▶ _What is expected_
Filter the listing so that only lines with the word "Allianz" remain.

--- Material provided Enclosed Below ---

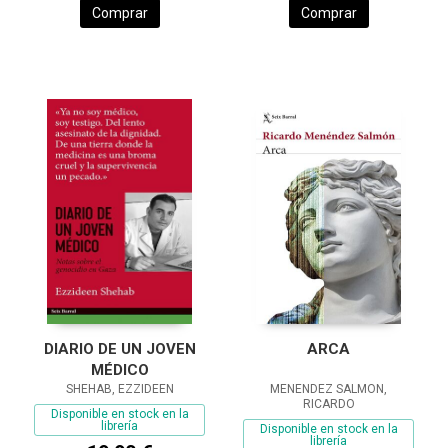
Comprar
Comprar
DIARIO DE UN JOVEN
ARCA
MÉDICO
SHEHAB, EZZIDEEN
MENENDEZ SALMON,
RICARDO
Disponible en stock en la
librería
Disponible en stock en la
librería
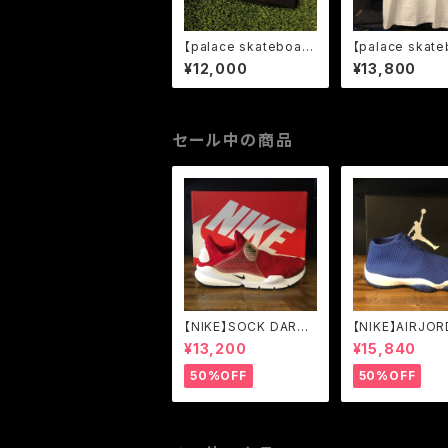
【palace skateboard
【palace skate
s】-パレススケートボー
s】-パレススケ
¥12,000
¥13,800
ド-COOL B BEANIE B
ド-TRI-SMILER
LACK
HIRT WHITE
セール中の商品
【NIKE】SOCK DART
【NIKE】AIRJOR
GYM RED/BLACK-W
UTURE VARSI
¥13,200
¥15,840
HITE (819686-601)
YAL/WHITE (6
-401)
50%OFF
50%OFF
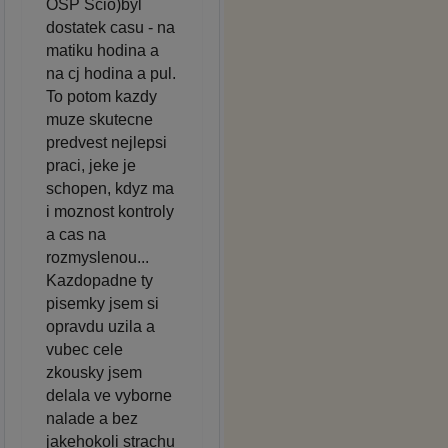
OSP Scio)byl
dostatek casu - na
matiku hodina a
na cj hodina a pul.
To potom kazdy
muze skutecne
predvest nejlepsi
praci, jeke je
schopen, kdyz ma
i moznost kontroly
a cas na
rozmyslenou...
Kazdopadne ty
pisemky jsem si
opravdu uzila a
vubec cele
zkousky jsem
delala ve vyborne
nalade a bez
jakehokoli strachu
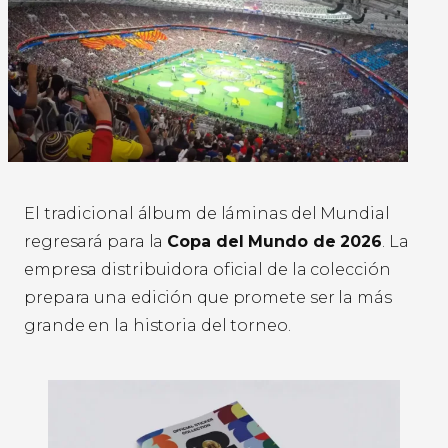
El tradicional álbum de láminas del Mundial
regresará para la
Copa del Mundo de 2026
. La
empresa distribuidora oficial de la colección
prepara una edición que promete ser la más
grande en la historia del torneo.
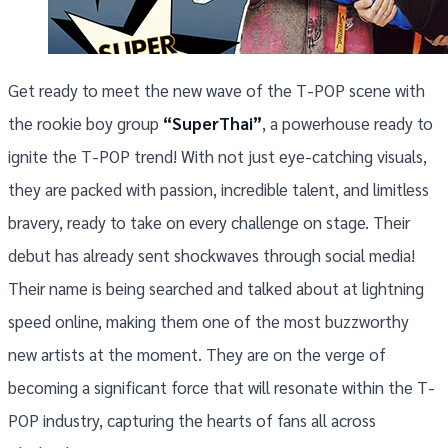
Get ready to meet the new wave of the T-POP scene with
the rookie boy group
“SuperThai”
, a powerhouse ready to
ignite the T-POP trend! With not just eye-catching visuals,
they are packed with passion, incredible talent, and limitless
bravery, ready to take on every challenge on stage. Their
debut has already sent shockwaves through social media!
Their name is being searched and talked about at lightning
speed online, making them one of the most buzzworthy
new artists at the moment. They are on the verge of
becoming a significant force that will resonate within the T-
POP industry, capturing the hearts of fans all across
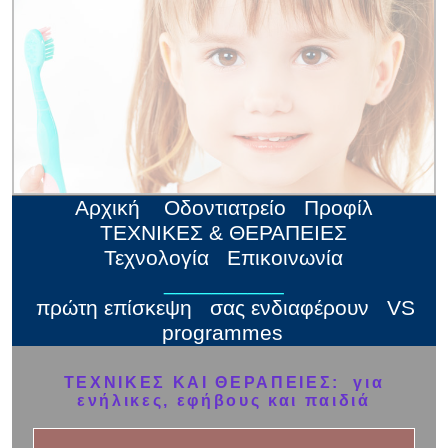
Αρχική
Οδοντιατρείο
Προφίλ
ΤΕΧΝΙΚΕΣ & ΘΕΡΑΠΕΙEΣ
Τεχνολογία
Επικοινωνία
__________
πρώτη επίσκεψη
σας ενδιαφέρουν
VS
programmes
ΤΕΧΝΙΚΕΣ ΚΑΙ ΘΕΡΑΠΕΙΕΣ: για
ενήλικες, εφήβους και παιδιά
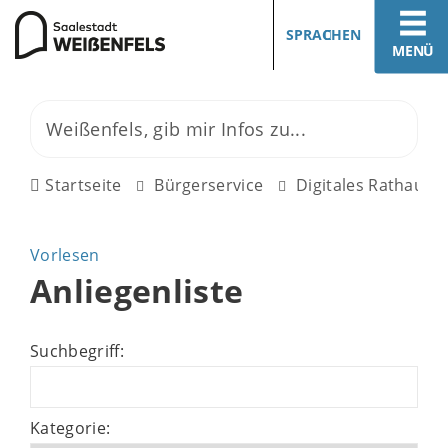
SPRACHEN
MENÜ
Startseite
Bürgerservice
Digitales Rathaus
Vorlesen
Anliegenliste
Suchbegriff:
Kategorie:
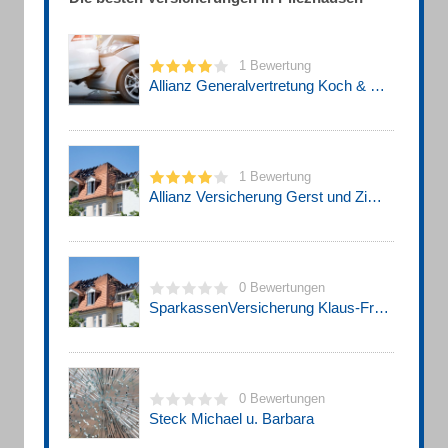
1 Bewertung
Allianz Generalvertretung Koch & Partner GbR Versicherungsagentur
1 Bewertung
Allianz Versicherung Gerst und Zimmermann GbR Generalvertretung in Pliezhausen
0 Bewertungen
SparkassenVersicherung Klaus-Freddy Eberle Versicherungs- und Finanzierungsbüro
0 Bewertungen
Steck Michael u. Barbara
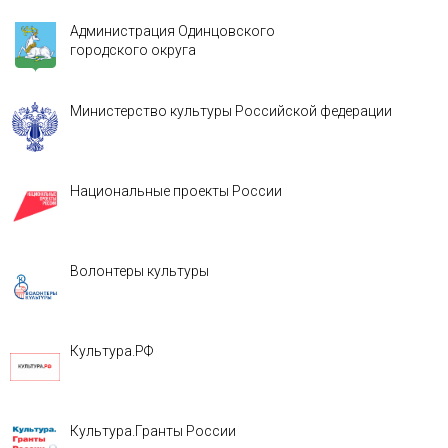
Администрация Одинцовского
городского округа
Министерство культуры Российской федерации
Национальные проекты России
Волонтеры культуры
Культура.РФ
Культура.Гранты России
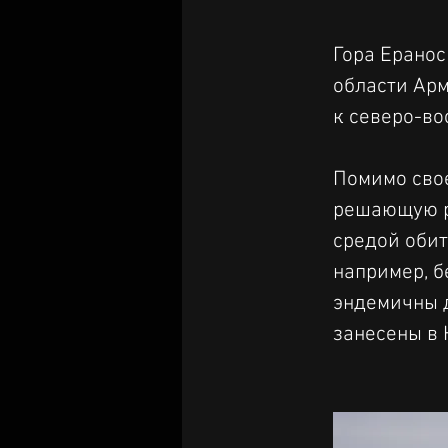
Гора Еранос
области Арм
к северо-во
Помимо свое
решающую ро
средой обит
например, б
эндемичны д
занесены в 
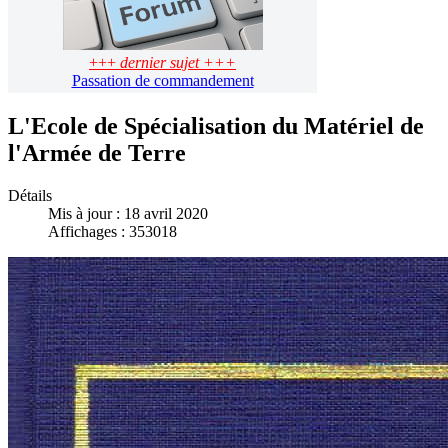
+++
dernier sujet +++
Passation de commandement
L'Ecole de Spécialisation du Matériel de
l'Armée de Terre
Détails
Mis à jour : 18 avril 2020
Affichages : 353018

--- End of Enclosed Material provided ---

▶ _Written solution_
Allianz Generalvertretung Koch & Partner GbR Versicherungsagentur
Allianz Versicherung Gerst und Zimmermann GbR Generalvertretung in Pliezhausen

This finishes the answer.